Techno megashow in Phi | The Press

Technology. Its good, its bad sides. Its liberating power. His capacity for creation, for social rapprochement. But also its oppressive or paralyzing dimension. The Phi Foundation invited 14 artists, from here and elsewhere, inhabited by technological power. This results in exposure Terms of use, with strong, strange, beautiful, inspiring, disturbing or poetic works. Art, what!


We all live the same choice. Compete or restrict? Ignore the text message beep or rush to the phone? In the metro, we are immersed in our screens. Obsession ? Dope ? Is it the same with a book? Or a thirst for knowledge and pleasure in both cases?

As in Nicolas Baier’s exhibition at Blouin Division, we immerse ourselves in Phi in the technological universe and its influence in our lives. But technology is the computer, the book and even the pencil, recalls Cheryl Sim, co-head of the curatorship of Terms of use with researcher Daniel Fiset, who believes that “we use technology as much as it uses us”.


PHOTO ALAIN ROBERGE, THE PRESS

The two curators Cheryl Sim and Daniel Fiset surround the artists invited for the exhibition.

The techno theme goes all over the place in this exhibition. Because of the diversity of artists. In the first room, Anishinabe Nico Williams highlights the contrast between, on the one hand, Amazon’s terrifying efficiency in delivering anything and everything quickly to us and, on the other hand, the beading, this slow and meticulous technique that allowed him to design Special Deliveryan impressive pastiche of Amazon’s packaging, created in thousands of glass beads.

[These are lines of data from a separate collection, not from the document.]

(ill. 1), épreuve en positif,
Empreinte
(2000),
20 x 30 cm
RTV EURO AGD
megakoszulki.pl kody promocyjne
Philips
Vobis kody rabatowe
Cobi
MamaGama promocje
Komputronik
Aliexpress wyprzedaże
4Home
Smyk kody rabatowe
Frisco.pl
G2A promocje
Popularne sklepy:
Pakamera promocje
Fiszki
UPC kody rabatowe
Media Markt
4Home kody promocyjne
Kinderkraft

PHOTO RICHARD-MAX TREMBLAY, PROVIDED BY PHI

Special Delivery2023, Nico Williams, 25.5cm x 80cm

We liked it very much Of[faroucher], a solid video project by artist VahMiré, alias Ludmila Steckelberg. Her work is a tribute to Montreal, which she will soon be leaving to return to Brazil. The video, coupled with a virtual reality version, is a more abstract than figurative evocation of the sense of belonging she had with the metropolis. With allusions to nature, architecture and climate, with its cubic snowflakes hugging the sidewalks. A sensitive tribute with various mediums of representation of oneself and the living environment.


PHOTO PROVIDED BY PHI

Photo taken from the video Decision Fatigue2020, by Ilana Yacine Harris-Babou

Not far away, a video by the American Ilana Yacine Harris-Babou parodies beauty care tutorials for women found on the internet. A work on the obsession with performance and mimicry that characterize these guides to contemporary knowing how to appear.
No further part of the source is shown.